Gates Corp. has petitioned the International Trade Commission for repeal of the 55-percent antidumping duties on Japanese polychloroprene rubber-a move DuPont Performance Elastomers L.L.C., the last remaining U.S. neoprene rubber producer, opposes.
Meanwhile, the president of the United Steelworkers union local representing DuPont's Louisville, Ky., plant has written Sen. Mitch McConnell (R-Ky.) and Rep. Anne Northup (R-Ky.), asking for their help to keep polychloroprene rubber operations open in Louisville.
DuPont had announced it will cease neoprene production at Louisville by the end of 2006, laying off more than 200 workers, and consolidate those lines at its facility in Pontchartrain, La. Concerns that this may reduce U.S. polychloroprene production not only forms the basis of Gates' petition, but also gives USW Local 5-2002 an added argument-that the loss of the synthetic rubber output from Louisville will harm other U.S. businesses, including those with national security importance.
DuPont, however, insists those fears are groundless.
"Our assessment is that there is sufficient supply to meet North American market demand for polychloroprene currently, and we don't see this changing as we go into 2006," a company spokeswoman said in a written statement. Hurricanes Katrina and Rita affected the company's neoprene operations and supply, but those problems rapidly are disappearing, she said.
The ITC and the Commerce Department have levied antidumping duties against polychloroprene rubber from Japan since 1973, finding that their sale could cause material injury to the U.S. industry.
In a scheduled review last June, the commission ruled 3-2 that the duties should continue. In its Nov. 21 petition, however, Gates argued that the pending Louisville closure, plus the sudden September closing of Polimeri Europe S.p.A.'s polychloroprene plant in France, constituted changed circumstances which necessitate a second look at the issue.
Without Polimeri, Gates said, the only other source of neoprene for U.S. manufacturers besides DuPont is Lanxess, which is now allocating available supplies to existing customers and turning away all new ones. Gates itself cannot get all the polychloroprene it has ordered from Lanxess.
"Separate and apart from concerns about relying on a single U.S. producer and one alternative supplier, already supply-constrained, it is not at all clear that (DuPont) would be able to fill the gap left by Polimeri's exit," Gates said in its brief.
Removing the duties on Japanese polychloroprene is a necessity not only for Gates, but for every company that uses the rubber, according to John Bohenick, president of Gates' Power Transmission Division-North America.

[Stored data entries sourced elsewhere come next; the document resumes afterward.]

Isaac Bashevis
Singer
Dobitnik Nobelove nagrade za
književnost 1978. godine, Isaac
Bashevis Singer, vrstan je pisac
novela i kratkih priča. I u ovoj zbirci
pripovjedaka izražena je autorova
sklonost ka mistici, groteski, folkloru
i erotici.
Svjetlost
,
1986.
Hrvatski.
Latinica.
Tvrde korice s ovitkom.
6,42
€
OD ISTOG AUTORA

"The main thing is that for a lot of small rubber manufacturers, if the polychloroprene supply is reduced, they're not going to be able to get polychloroprene at all," Bohenick said. "And if they can get it, it might be at a price that would make them uncompetitive."
In its reply brief, DuPont argued the ITC lacks statutory authority to conduct a "changed circumstances" reconsideration of an antidumping duties review. And even if it had the authority, the company added, Gates has no standing to petition for a reconsideration.

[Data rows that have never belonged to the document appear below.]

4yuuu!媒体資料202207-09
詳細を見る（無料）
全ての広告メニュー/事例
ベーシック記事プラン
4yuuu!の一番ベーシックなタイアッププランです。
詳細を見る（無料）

"A purchaser is not an 'interested party' as defined by the antidumping statute," DuPont said. Gates, however, claimed the supplier misinterpreted antidumping law.
Carl Goodman, president of USW Local 5-2002 representing DPE's Louisville workers, used the supply issue as a point in his Dec. 12 letter to McConnell and Northup, asking their help to keep the plant open.
"Even though many customers are in need of our neoprene products, (DuPont) management has said that by closing the Louisville facility they can increase the price of neoprene 'to what they want,' " Goodman wrote.
"This anti-customer attitude of (DuPont) will have a significant impact on other businesses across the country," he said. "Some of these businesses actually produce products for national security equipment."
According to Goodman, more than 200 workers face layoff at Louisville. Few of them meet DuPont's dual criteria for a full pension-at least 58 years of age with 25 years at the plant-though many of them have worked there at least 25 years. The company won't give the Louisville workers the same deal it gave workers in Maydown, Northern Ireland, employees when it closed its plant there several years ago, a full pension to all workers 55 and over, Goodman claims.
DuPont makes many varieties of neoprene at Louisville, and the company has said there won't be room at Pontchartrain to make some of them there, according to Goodman.
In his letter, Goodman also mentioned McConnell's family connection to the plant; Sen. McConnell's father was human resources supervisor there.
There is no set deadline for the ITC to consider the Gates petition, though it will have 120 days to decide the case if it grants the petition, according to Frank Schuchat, a Denver attorney representing Gates.
Goodman said he wasn't sure when he would hear from the offices of McConnell or Northup. The DPE spokeswoman said the company had no comment on Goodman's letter.
Neoprene was the first commercialized synthetic rubber, invented by DuPont and sold originally under the name Duprene.